# Governors



## 1930 (Apr 14, 2013)

I would like to hear in simple language how a governor works like on my edger engine, I understand that it keeps the engine from over revving but I do not understand why the engine would over rev. Seems like the throttle cable would keep it at one speed. 

I guess from what I have learned the governor like on my edger would not have ever had anything to do with the engine surging, that is what I was told yesterday by the dealer, is that correct in your opinions? 

Also I do not understand how the little butterfly deal picking up wind off the flywheel works to control engine speed. Thanks for any info


----------



## 30yearTech (Sep 14, 2006)

The governor is there to keep the engine from over speeding, but mostly to adjust for varied load applied to the engine so the operator is not constantly readjusting the engine speed. 

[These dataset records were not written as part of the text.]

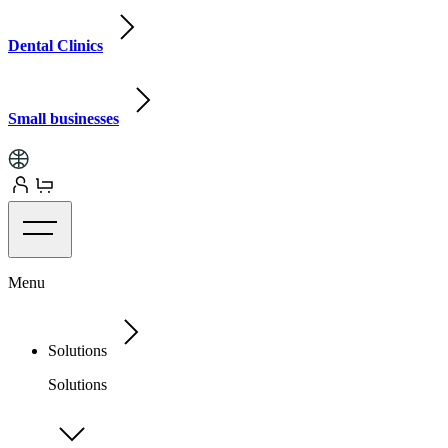
Dental Clinics
Small businesses
Menu
Solutions
Solutions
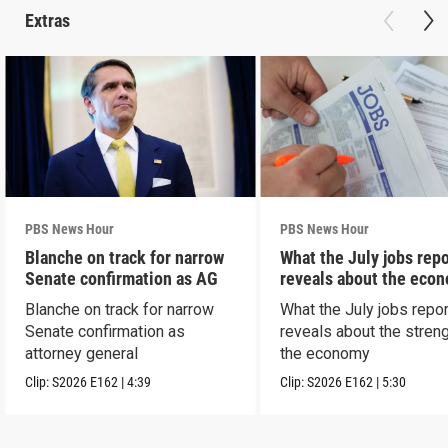
Extras
PBS News Hour
PBS News Hour
Blanche on track for narrow
What the July jobs repo
Senate confirmation as AG
reveals about the eco
Blanche on track for narrow
What the July jobs repor
Senate confirmation as
reveals about the streng
attorney general
the economy
Clip:
S2026
E162
|
4:39
Clip:
S2026
E162
|
5:30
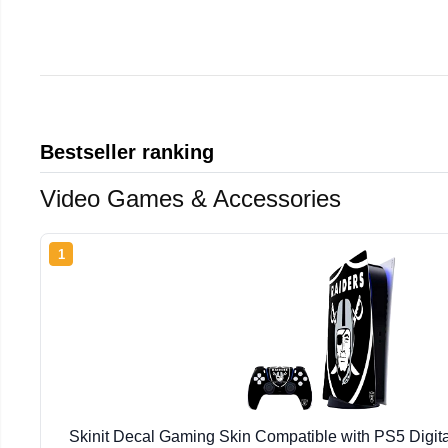
Bestseller ranking
Video Games & Accessories
1
Skinit Decal Gaming Skin Compatible with PS5 Digita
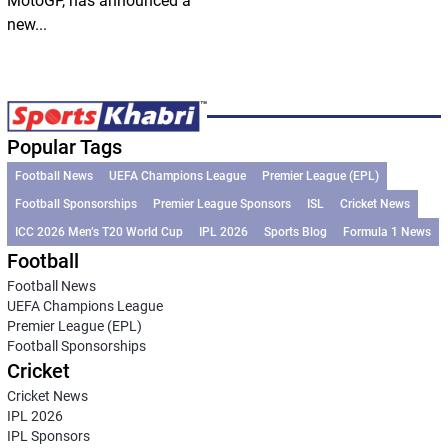
MotoGP, has announced a
new...
Popular Tags
Football News
UEFA Champions League
Premier League (EPL)
Football Sponsorships
Premier League Sponsors
ISL
Cricket News
ICC 2026 Men’s T20 World Cup
IPL 2026
Sports Blog
Formula 1 News
Football
Football News
UEFA Champions League
Premier League (EPL)
Football Sponsorships
Cricket
Cricket News
IPL 2026
IPL Sponsors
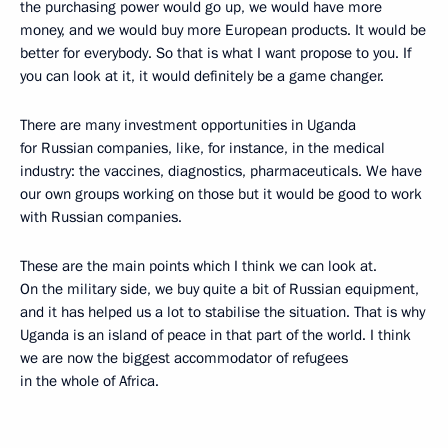
the purchasing power would go up, we would have more
money, and we would buy more European products. It would be
better for everybody. So that is what I want propose to you. If
you can look at it, it would definitely be a game changer.
There are many investment opportunities in Uganda
for Russian companies, like, for instance, in the medical
industry: the vaccines, diagnostics, pharmaceuticals. We have
our own groups working on those but it would be good to work
with Russian companies.
These are the main points which I think we can look at.
On the military side, we buy quite a bit of Russian equipment,
and it has helped us a lot to stabilise the situation. That is why
Uganda is an island of peace in that part of the world. I think
we are now the biggest accommodator of refugees
in the whole of Africa.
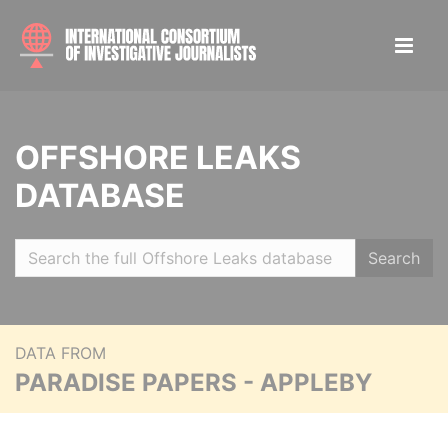
OFFSHORE LEAKS
DATABASE
Search
DATA FROM
PARADISE PAPERS - APPLEBY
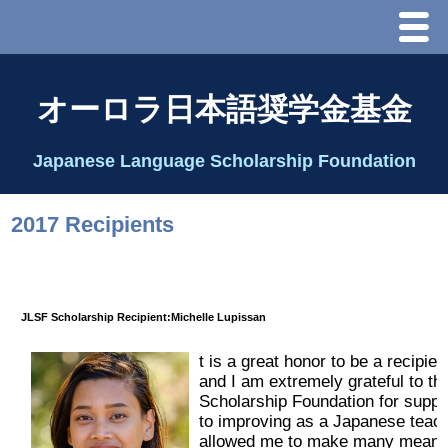
Menu
ホーム
オーロラ日本語奨学金基金
オーロラ基金とは？
Japanese Language Scholarship Foundation
理事長代行あいさつ
2017 Recipients
2025 理事会
2026 Schedule & Programs
JLSF Scholarship Recipient:Michelle Lupissan
t is a great ho
nor to be a recipien
スピーチコンテスト
and I am extremely grateful to 
Scholarship Foundation for suppo
Speech Contest Information 2024
to improving as a Japanese teach
allowed me to make many meanin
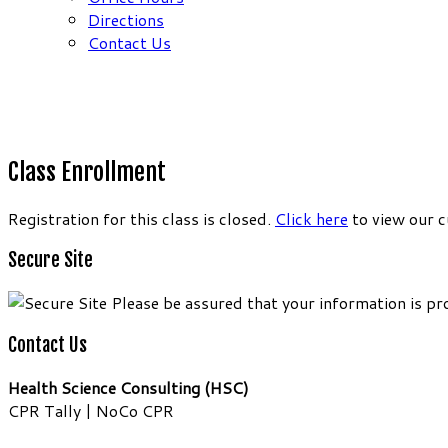
Directions
Contact Us
Class Enrollment
Registration for this class is closed.
Click here
to view our c
Secure Site
Please be assured that your information is pr
Contact Us
Health Science Consulting (HSC)
CPR Tally | NoCo CPR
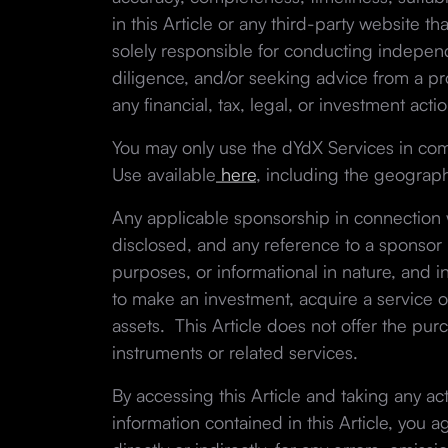
in this Article or any third-party website th
solely responsible for conducting indepe
diligence, and/or seeking advice from a pro
any financial, tax, legal, or investment actio
You may only use the dYdX Services in co
Use available
here
, including the geographi
Any applicable sponsorship in connection wi
disclosed, and any reference to a sponsor in
purposes, or informational in nature, and in
to make an investment, acquire a service o
assets. This Article does not offer the purc
instruments or related services.
By accessing this Article and taking any ac
information contained in this Article, you a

A throttle cable fixed directly to the carburetor without a governor could work, but would also require some type of rpm gauge in order to know when the engine is running too fast.


----------



## 1930 (Apr 14, 2013)

30yearTech said:


> The governor is there to keep the engine from over speeding, but mostly to adjust for varied load applied to the engine so the operator is not constantly readjusting the engine speed.
> 
> A throttle cable fixed directly to the carburetor without a governor could work, but would also require some type of rpm gauge in order to know when the engine is running too fast.


I guess I am still missing it because alot of older engines had pull out throttle controls much like throttle controls on these small engines and yet they did not require a governor. 

My 29 Dodge for instance has a pull out lever that can be used and its use reminds me of cruise control in that it maintains a steady engine RPM much like the stick throttle lever on my edger yet again their is no governor on my Dodge. 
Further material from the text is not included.